His past roles have helped Brian understand what the front-line workers experience on a regular basis, which is especially useful given that Jerusalem is the poorest city in Israel.  “We’re working on using the information in the system to identify families who can benefit from special programs to help them break the cycle of poverty,” Brian says. “We’re not going to solve poverty, but we want to identify families that, with extra input, can improve themselves.”

Another special challenge that Brian and his workers face: What does a social worker do during a terror attack? “We have a whole manual developed,” he says. Facing the threat of rocket attacks last summer, the social workers worked with the army to make sure that every citizen could access a shelter or a sheltered area within 90 seconds from the time a warning siren sounded. “The social workers’ role was to identify people in the city, mainly clients but not only, who were unable to reach a shelter in 90 seconds—for example, the physically impaired, elderly, or anybody with physical disabilities.”

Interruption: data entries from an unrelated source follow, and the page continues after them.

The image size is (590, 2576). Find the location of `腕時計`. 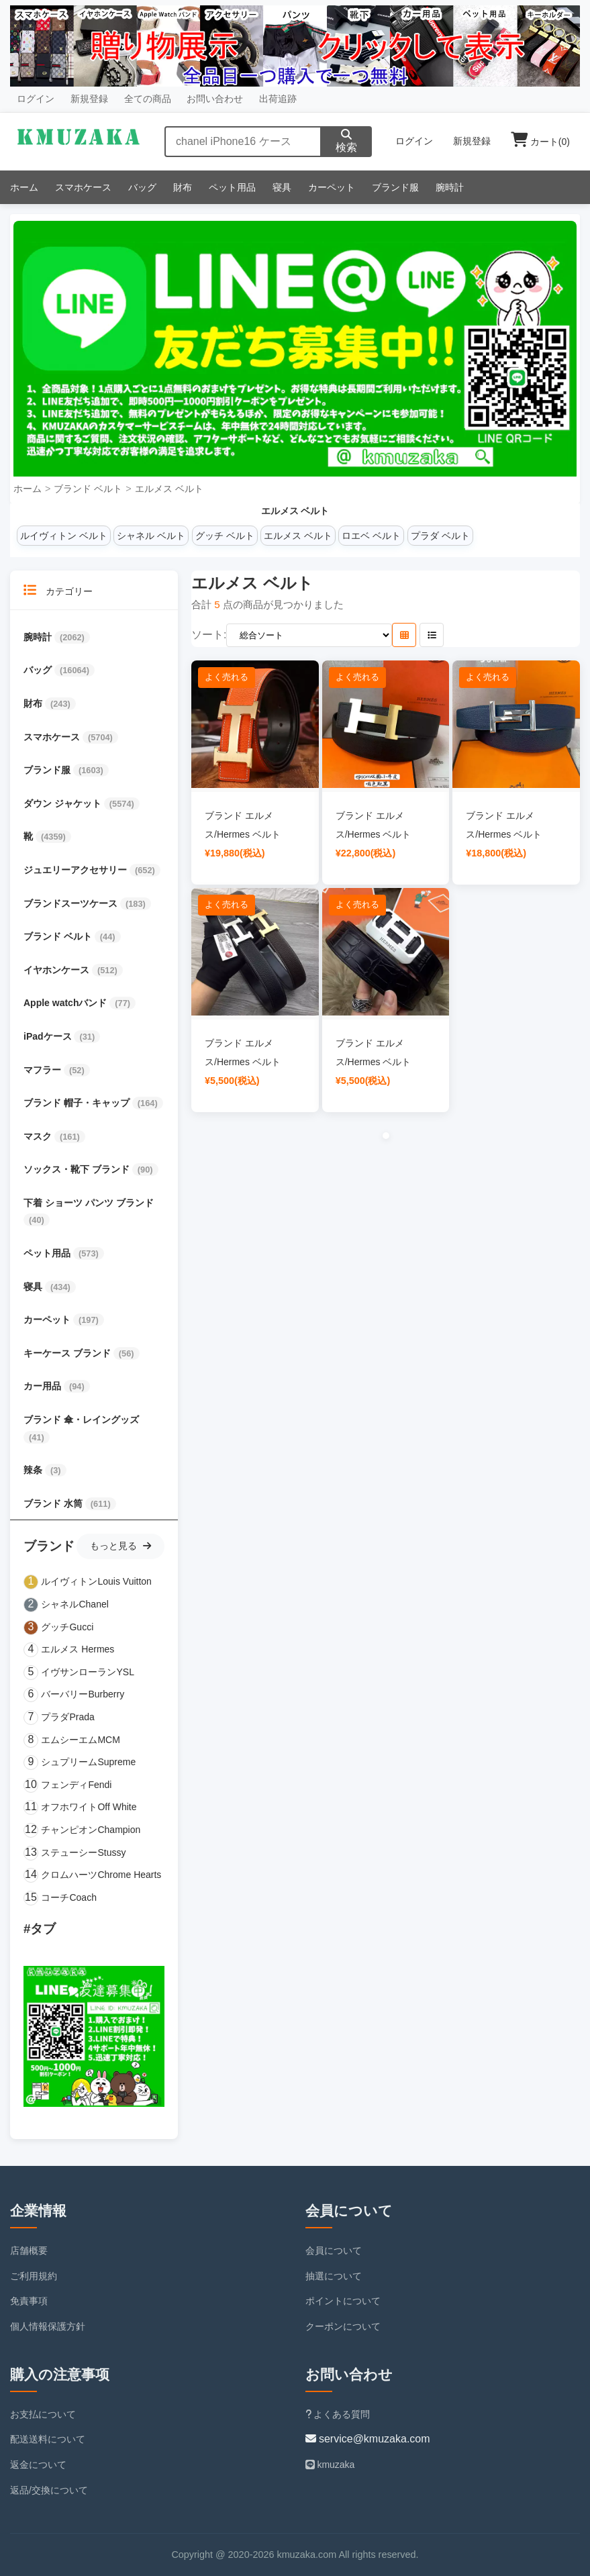

腕時計 is located at coordinates (450, 187). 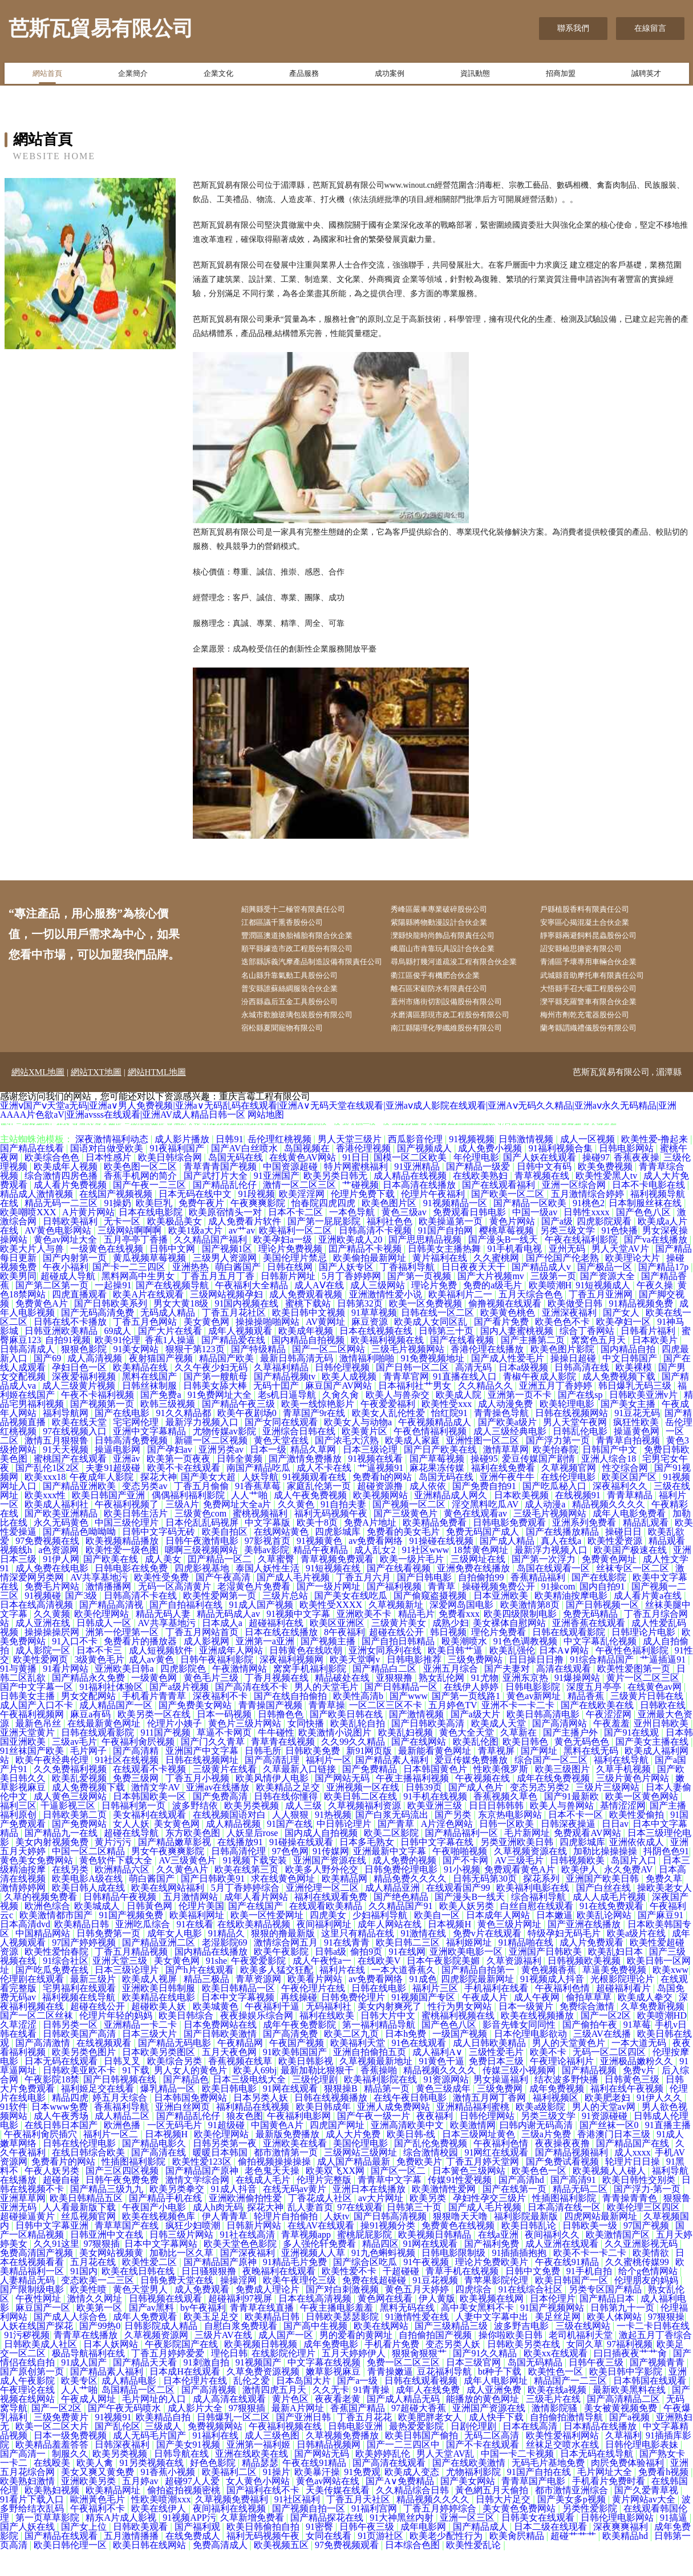 I want to click on 午夜涩涩网, so click(x=610, y=1740).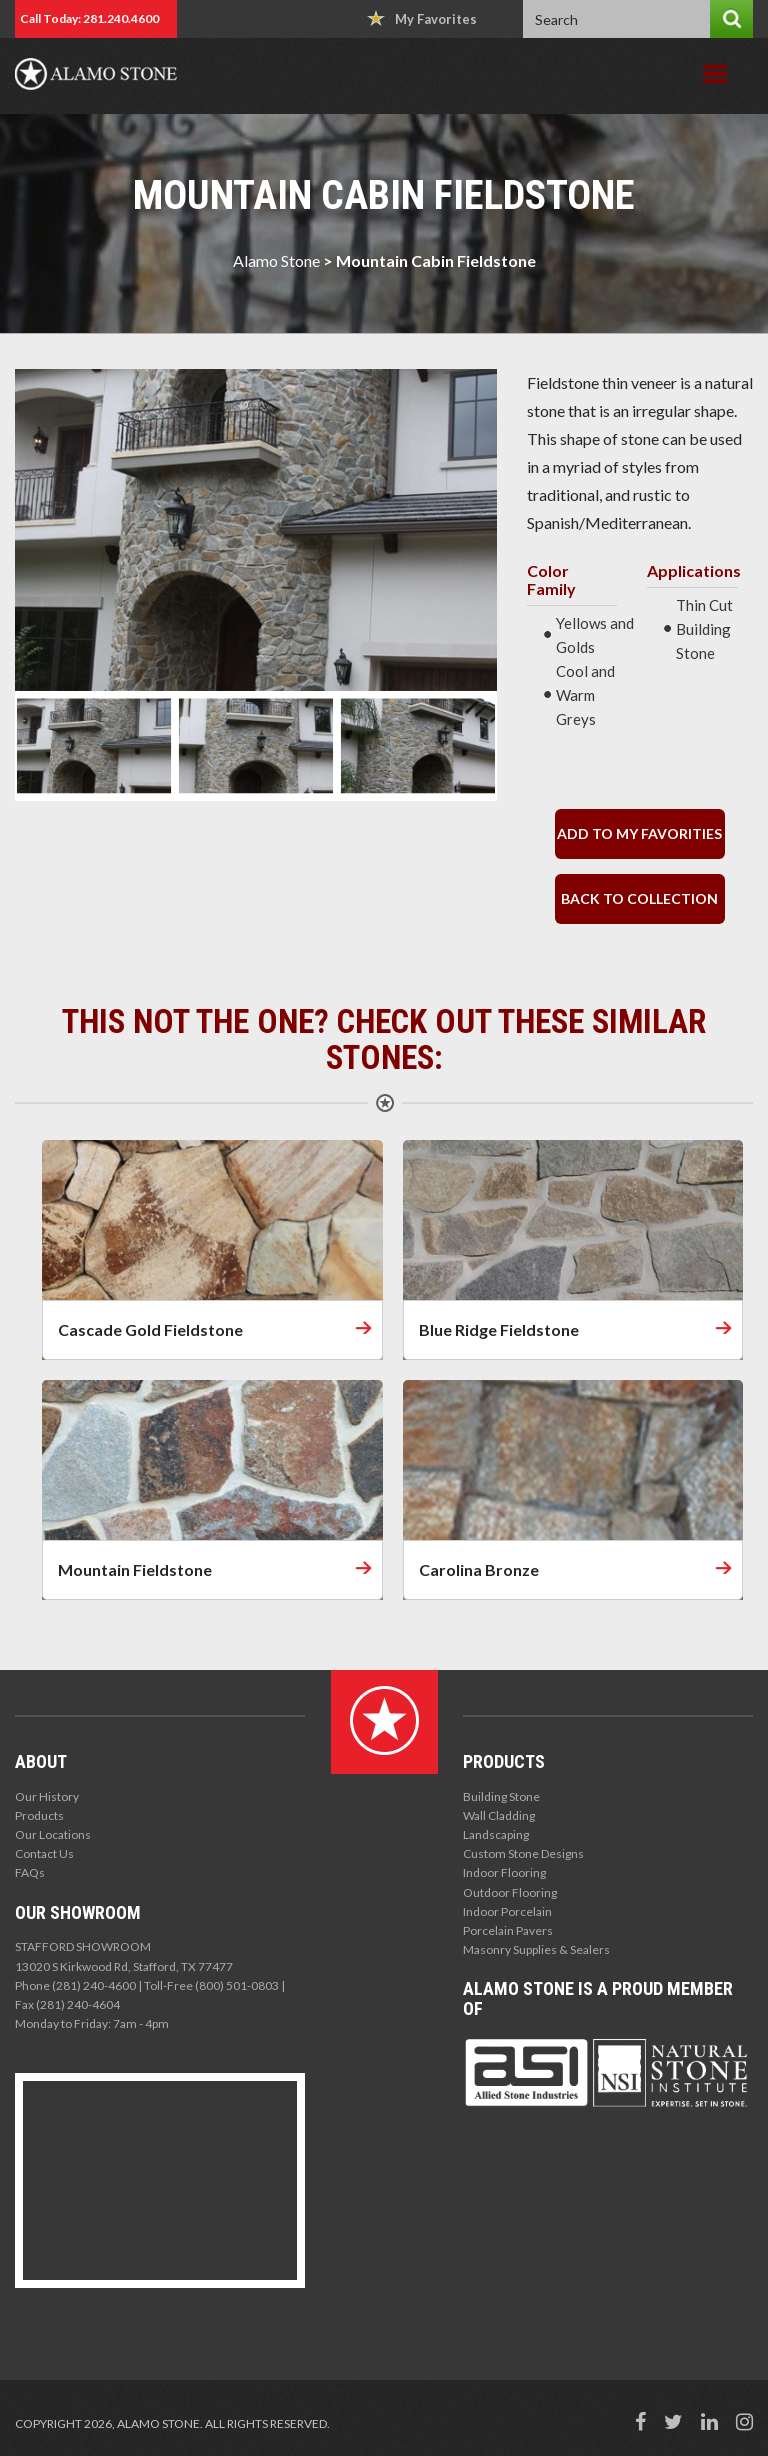  I want to click on Custom Stone Designs, so click(523, 1853).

Social workers in Israel definitely focus on the terrorism issue more than their counterparts in say, New York or Chicago, Brian says. That aspect of his position has always impressed Mayer Perelmuter LAB ’61, AB ’66, a rabbi in Forest Hills, N.Y., and former social worker, whose wife Deborah Haberman Perelmuter, AM ’73, is vice president of Services in the Jewish Community at the Jewish Child Care Association in New York. The couples have been friendly and stayed in touch on and off since their University of Chicago days.

“What really is impressive about Brian … is that he was very active during the intifada,” Mayer Perelmuter says. “There were a lot of suicide bombings, and he would be the social worker responding to the families. After Jerusalem quieted down, I asked him, ‘What are you doing now?’ He said, ‘Preparing for the next disaster.’ They’re an amazing couple, and they both, after SSA, did outstanding things.” Adds Deborah Perelmuter, “They taught Israelis a lot about Americans and put their skills to great use there.”

Professor Christopher Hudson, AB ’71, AM ’74, does not have a distinct memory of the Auslanders from grad school days at SSA but has met them “several times” when bringing his social work students from Salem State University in Massachusetts to visit Jerusalem. “They’re very helpful,” Hudson says. Brian “arranged a number of the visits to various social service agencies in the Jerusalem area. He made himself very available and was obviously extremely knowledgeable. He had a huge amount of insight into the local scene.”

Brian Auslander will retire in a year, and while he expects to stay connected to the profession through volunteering, he plans to spend more time with his family. Gail was well-loved as a dean, says Feinstein, who appreciates her mentorship. Gail opted for emeritus status in June 2013 but despite that, “She’s very caring,” Feinstein says, “and she’s not quite ready to let go. She’s still really very much into her students, and dedicated to seeing them through.”